Dataset entries
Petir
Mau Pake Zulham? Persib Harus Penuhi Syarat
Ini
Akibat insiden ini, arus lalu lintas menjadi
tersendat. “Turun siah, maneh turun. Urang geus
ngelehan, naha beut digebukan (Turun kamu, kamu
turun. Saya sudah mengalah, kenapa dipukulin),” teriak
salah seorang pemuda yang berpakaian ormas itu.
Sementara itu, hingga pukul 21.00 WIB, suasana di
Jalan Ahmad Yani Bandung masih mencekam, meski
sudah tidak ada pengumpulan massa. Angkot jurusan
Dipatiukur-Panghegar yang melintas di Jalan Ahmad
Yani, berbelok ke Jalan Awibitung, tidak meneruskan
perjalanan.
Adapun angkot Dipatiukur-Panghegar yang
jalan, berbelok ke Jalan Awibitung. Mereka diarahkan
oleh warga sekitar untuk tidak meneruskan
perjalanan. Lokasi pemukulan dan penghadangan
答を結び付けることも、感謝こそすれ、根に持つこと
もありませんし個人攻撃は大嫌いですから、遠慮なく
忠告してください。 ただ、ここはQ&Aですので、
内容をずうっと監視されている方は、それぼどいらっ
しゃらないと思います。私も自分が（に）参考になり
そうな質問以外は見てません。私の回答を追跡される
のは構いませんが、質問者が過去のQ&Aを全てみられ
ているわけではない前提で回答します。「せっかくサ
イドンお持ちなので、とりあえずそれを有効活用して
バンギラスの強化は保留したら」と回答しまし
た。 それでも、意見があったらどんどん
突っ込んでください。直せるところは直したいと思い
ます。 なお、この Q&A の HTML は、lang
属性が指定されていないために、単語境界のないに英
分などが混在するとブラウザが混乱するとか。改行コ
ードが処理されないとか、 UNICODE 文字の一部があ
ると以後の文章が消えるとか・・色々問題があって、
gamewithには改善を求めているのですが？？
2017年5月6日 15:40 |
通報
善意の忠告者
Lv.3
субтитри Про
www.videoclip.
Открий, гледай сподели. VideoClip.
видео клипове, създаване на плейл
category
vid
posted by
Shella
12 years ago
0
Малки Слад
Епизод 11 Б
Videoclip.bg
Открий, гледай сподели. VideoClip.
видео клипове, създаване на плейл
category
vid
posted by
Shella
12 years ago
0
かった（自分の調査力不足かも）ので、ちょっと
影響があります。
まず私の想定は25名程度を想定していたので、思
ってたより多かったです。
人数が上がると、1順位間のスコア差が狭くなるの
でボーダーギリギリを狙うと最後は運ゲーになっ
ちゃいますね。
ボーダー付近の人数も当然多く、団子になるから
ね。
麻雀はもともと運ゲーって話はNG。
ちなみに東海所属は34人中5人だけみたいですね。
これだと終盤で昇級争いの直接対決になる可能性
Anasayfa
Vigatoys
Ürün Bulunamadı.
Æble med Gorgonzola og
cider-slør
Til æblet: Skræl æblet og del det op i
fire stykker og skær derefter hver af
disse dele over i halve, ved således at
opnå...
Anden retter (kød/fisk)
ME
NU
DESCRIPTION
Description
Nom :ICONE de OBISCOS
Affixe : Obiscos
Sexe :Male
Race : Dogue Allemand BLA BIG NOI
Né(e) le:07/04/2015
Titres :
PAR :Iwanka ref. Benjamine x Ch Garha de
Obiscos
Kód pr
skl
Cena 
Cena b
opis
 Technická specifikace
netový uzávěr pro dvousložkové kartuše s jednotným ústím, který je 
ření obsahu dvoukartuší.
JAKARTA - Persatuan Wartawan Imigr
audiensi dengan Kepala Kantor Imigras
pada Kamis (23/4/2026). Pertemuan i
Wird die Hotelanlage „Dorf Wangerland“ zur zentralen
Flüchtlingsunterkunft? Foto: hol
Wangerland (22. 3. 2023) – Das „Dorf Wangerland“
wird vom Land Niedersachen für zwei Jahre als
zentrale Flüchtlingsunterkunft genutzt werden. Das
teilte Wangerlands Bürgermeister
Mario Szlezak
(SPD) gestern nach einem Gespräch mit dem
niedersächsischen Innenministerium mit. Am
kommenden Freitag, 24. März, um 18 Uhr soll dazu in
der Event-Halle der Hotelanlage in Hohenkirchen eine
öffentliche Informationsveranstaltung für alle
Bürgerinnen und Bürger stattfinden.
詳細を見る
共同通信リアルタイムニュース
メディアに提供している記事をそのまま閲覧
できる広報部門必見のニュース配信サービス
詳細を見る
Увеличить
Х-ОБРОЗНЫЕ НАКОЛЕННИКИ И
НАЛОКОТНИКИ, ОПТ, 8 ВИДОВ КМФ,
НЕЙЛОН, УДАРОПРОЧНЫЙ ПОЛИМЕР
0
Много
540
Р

### PROBLEM DESCRIPTION
Copy every line in the records above that contains the word "sudah".

### OUTPUT
turun. Saya sudah mengalah, kenapa dipukulin),” teriak
sudah tidak ada pengumpulan massa. Angkot jurusan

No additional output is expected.